(Transcribed page contents)

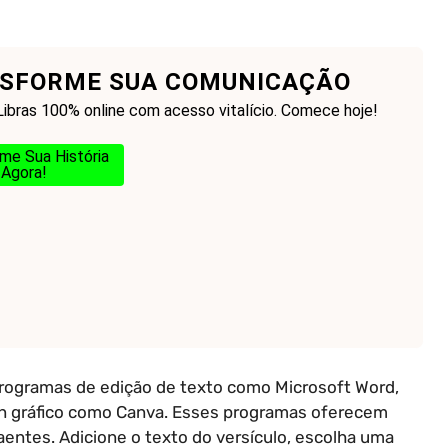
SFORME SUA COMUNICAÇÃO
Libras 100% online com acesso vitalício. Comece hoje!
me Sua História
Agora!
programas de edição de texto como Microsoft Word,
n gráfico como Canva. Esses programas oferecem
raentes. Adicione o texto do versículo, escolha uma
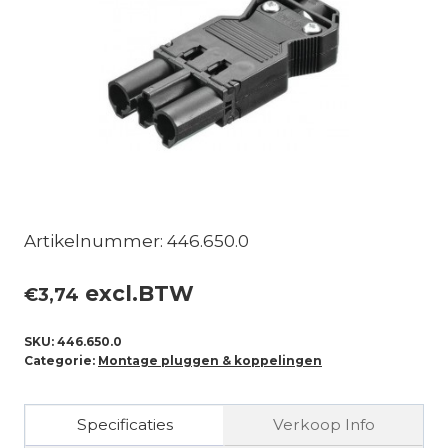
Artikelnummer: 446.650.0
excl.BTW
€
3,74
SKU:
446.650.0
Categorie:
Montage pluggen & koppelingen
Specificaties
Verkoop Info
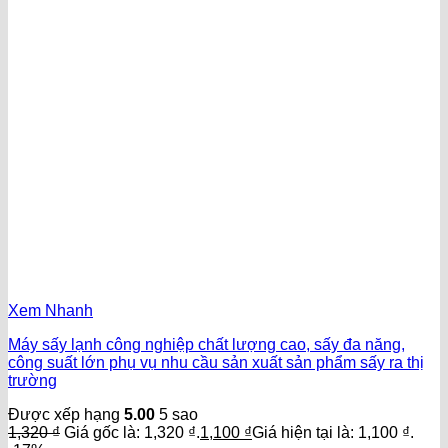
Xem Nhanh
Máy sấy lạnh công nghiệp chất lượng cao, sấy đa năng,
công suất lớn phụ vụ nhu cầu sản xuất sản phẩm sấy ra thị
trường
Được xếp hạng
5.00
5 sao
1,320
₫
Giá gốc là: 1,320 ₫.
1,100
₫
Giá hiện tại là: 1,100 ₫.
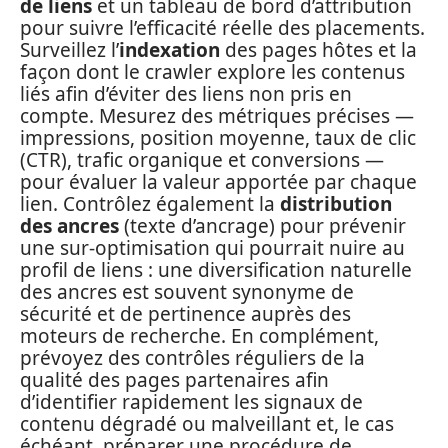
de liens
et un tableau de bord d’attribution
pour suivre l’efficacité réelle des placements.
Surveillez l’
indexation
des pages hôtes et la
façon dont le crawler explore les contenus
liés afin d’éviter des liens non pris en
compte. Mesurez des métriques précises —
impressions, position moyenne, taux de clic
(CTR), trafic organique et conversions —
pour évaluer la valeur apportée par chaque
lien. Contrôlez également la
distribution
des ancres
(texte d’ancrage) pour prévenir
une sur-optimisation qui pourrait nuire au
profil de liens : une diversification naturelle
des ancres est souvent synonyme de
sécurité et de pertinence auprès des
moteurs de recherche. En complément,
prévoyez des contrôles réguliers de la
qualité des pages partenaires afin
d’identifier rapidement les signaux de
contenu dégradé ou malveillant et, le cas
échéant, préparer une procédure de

**TASK PROMPT:**
All entries must be written out again exactly as given, with no pictures in the copy.

**TASK OUTPUT:**
SFORME SUA COMUNICAÇÃO
Libras 100% online com acesso vitalício. Comece hoje!
me Sua História
Agora!
programas de edição de texto como Microsoft Word,
n gráfico como Canva. Esses programas oferecem
raentes. Adicione o texto do versículo, escolha uma
Artikelnummer: 446.650.0
excl.BTW
€
3,74
SKU:
446.650.0
Categorie:
Montage pluggen & koppelingen
Specificaties
Verkoop Info
Xem Nhanh
Máy sấy lạnh công nghiệp chất lượng cao, sấy đa năng,
công suất lớn phụ vụ nhu cầu sản xuất sản phẩm sấy ra thị
trường
Được xếp hạng
5.00
5 sao
1,320
₫
Giá gốc là: 1,320 ₫.
1,100
₫
Giá hiện tại là: 1,100 ₫.
de liens
et un tableau de bord d’attribution
pour suivre l’efficacité réelle des placements.
Surveillez l’
indexation
des pages hôtes et la
façon dont le crawler explore les contenus
liés afin d’éviter des liens non pris en
compte. Mesurez des métriques précises —
impressions, position moyenne, taux de clic
(CTR), trafic organique et conversions —
pour évaluer la valeur apportée par chaque
lien. Contrôlez également la
distribution
des ancres
(texte d’ancrage) pour prévenir
une sur-optimisation qui pourrait nuire au
profil de liens : une diversification naturelle
des ancres est souvent synonyme de
sécurité et de pertinence auprès des
moteurs de recherche. En complément,
prévoyez des contrôles réguliers de la
qualité des pages partenaires afin
d’identifier rapidement les signaux de
contenu dégradé ou malveillant et, le cas
échéant, préparer une procédure de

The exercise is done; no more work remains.